▶ **INSTRUCTIONS FOR THE TASK**:
Lines from the one holding "Hokusai Special Train & Shinkansen" through the end of the entries, inclusive, form the whole output; reproduce them exactly and omit pictures.

▶ **RAW DATA**:
______________________________

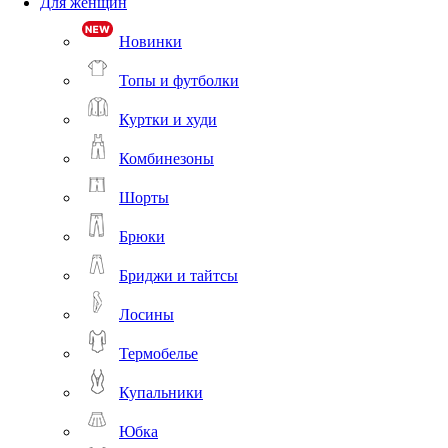
Для женщин
Новинки
Топы и футболки
Куртки и худи
Комбинезоны
Шорты
Брюки
Бриджи и тайтсы
Лосины
Термобелье
Купальники
Юбка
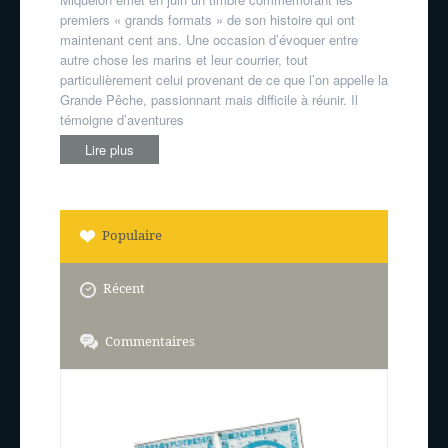
premiers « grands formats » de son histoire qui ont
maintenant cent ans. Une occasion d’évoquer entre
autre chose les marins et leur courrier, tout
particulièrement celui provenant de ce que l’on appelle la
Grande Pêche, passionnant mais difficile à réunir. Il
témoigne d’aventures
Lire plus
Populaire
Récent
Commentaires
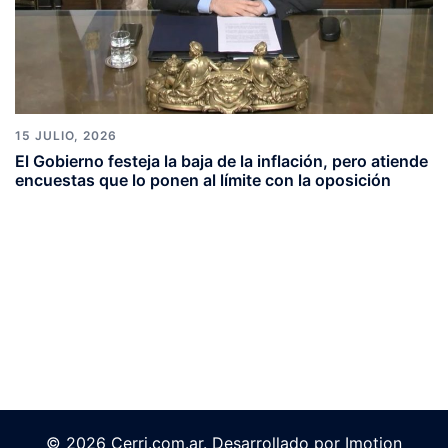
15 JULIO, 2026
El Gobierno festeja la baja de la inflación, pero atiende
encuestas que lo ponen al límite con la oposición
© 2026 Cerri.com.ar. Desarrollado por Imotion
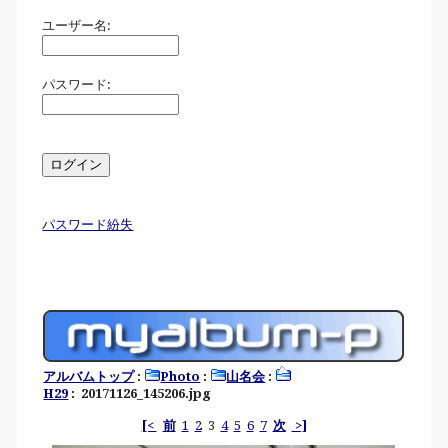
ユーザー名:
パスワード:
パスワード紛失
アルバムトップ
:
Photo
:
山名会
:
H29
: 20171126_145206.jpg
[<
前
1
2
3
4
5
6
7
次
>]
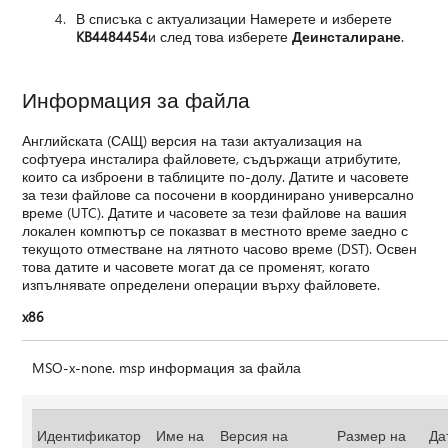
В списъка с актуализации Намерете и изберете
KB4484454
и след това изберете
Деинсталиране
.
Информация за файла
Английската (САЩ) версия на тази актуализация на
софтуера инсталира файловете, съдържащи атрибутите,
които са изброени в таблиците по-долу. Датите и часовете
за тези файлове са посочени в координирано универсално
време (UTC). Датите и часовете за тези файлове на вашия
локален компютър се показват в местното време заедно с
текущото отместване на лятното часово време (DST). Освен
това датите и часовете могат да се променят, когато
изпълнявате определени операции върху файловете.
x86
MSO-x-none. msp информация за файла
Идентификатор
Име на
Версия на
Размер на
Да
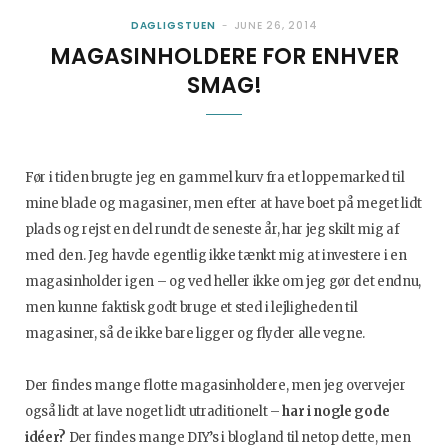
DAGLIGSTUEN
JUNE 26, 2014
MAGASINHOLDERE FOR ENHVER
SMAG!
Før i tiden brugte jeg en gammel kurv fra et loppemarked til
mine blade og magasiner, men efter at have boet på meget lidt
plads og rejst en del rundt de seneste år, har jeg skilt mig af
med den. Jeg havde egentlig ikke tænkt mig at investere i en
magasinholder igen – og ved heller ikke om jeg gør det endnu,
men kunne faktisk godt bruge et sted i lejligheden til
magasiner, så de ikke bare ligger og flyder alle vegne.
Der findes mange flotte magasinholdere, men jeg overvejer
også lidt at lave noget lidt utraditionelt –
har i nogle gode
idéer?
Der findes mange DIY’s i blogland til netop dette, men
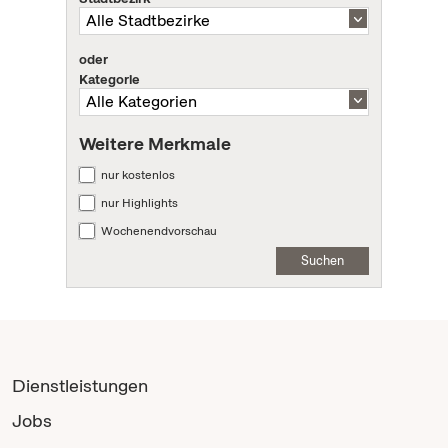
oder
Kategorie
Weitere Merkmale
nur kostenlos
nur Highlights
Wochenendvorschau
Suchen
Dienstleistungen
Jobs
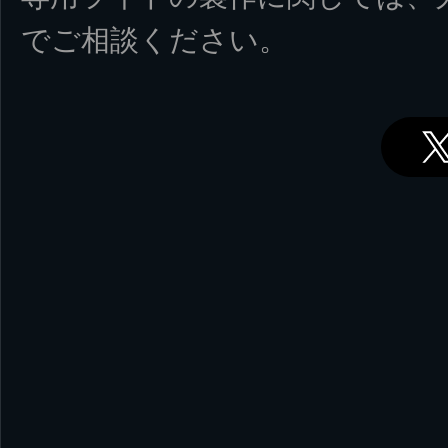
でご相談ください。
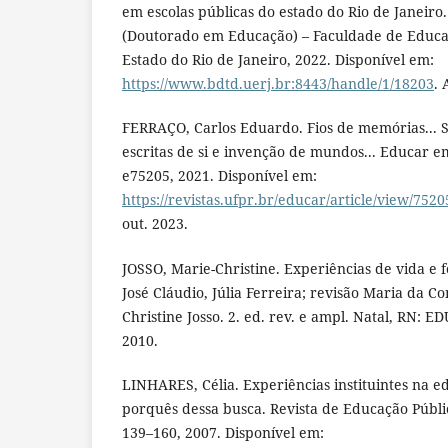
em escolas públicas do estado do Rio de Janeiro.
(Doutorado em Educação) – Faculdade de Educa
Estado do Rio de Janeiro, 2022. Disponível em:
https://www.bdtd.uerj.br:8443/handle/1/18203
. 
FERRAÇO, Carlos Eduardo. Fios de memórias... S
escritas de si e invenção de mundos... Educar em 
e75205, 2021. Disponível em:
https://revistas.ufpr.br/educar/article/view/752
out. 2023.
JOSSO, Marie-Christine. Experiências de vida e
José Cláudio, Júlia Ferreira; revisão Maria da C
Christine Josso. 2. ed. rev. e ampl. Natal, RN: E
2010.
LINHARES, Célia. Experiências instituintes na 
porquês dessa busca. Revista de Educação Pública, 
139–160, 2007. Disponível em:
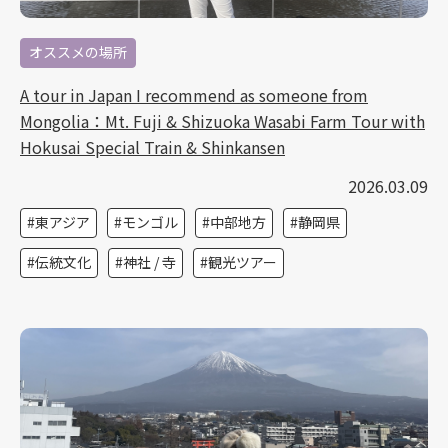
オススメの場所
A tour in Japan I recommend as someone from
Mongolia：Mt. Fuji & Shizuoka Wasabi Farm Tour with
Hokusai Special Train & Shinkansen
2026.03.09
東アジア
モンゴル
中部地方
静岡県
伝統文化
神社 / 寺
観光ツアー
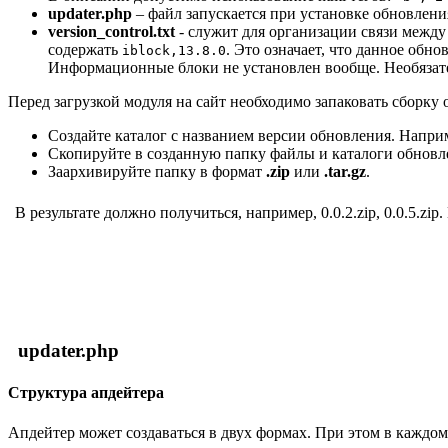
updater.php
– файл запускается при установке обновлен
version_control.txt
- служит для организации связи между
содержать
. Это означает, что данное обн
iblock,13.8.0
Информационные блоки не установлен вообще. Необязат
Перед загрузкой модуля на сайт необходимо запаковать сборку
Создайте каталог с названием версии обновления. Например,
Скопируйте в созданную папку файлы и каталоги обновл
Заархивируйте папку в формат
.zip
или
.tar.gz
.
В результате должно получиться, например, 0.0.2.zip, 0.0.5.
updater.php
Структура апдейтера
Апдейтер может создаваться в двух формах. При этом в каждом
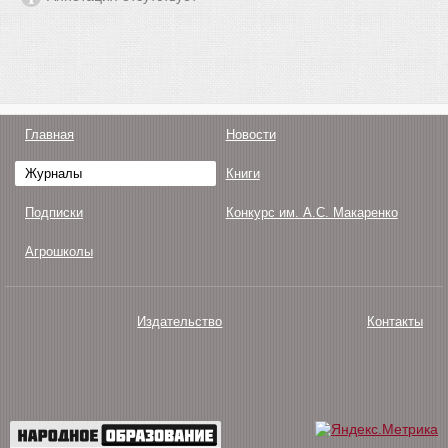
Главная
Новости
Журналы
Книги
Подписки
Конкурс им. А.С. Макаренко
Агрошколы
Издательство
Контакты
О нас
Авторам
Поддержка
Публикации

______________________________

▶ **EXERCISE OUTPUT**:
Hokusai Special Train & Shinkansen
2026.03.09
東アジア
モンゴル
中部地方
静岡県
伝統文化
神社 / 寺
観光ツアー
updater.php
– файл запускается при установке обновлен
version_control.txt
- служит для организации связи между
содержать
. Это означает, что данное обн
iblock,13.8.0
Информационные блоки не установлен вообще. Необязат
Перед загрузкой модуля на сайт необходимо запаковать сборку
Создайте каталог с названием версии обновления. Например,
Скопируйте в созданную папку файлы и каталоги обновл
Заархивируйте папку в формат
.zip
или
.tar.gz
.
В результате должно получиться, например, 0.0.2.zip, 0.0.5.
updater.php
Структура апдейтера
Апдейтер может создаваться в двух формах. При этом в каждом
Главная
Новости
Журналы
Книги
Подписки
Конкурс им. А.С. Макаренко
Агрошколы
Издательство
Контакты
О нас
Авторам
Поддержка
Публикации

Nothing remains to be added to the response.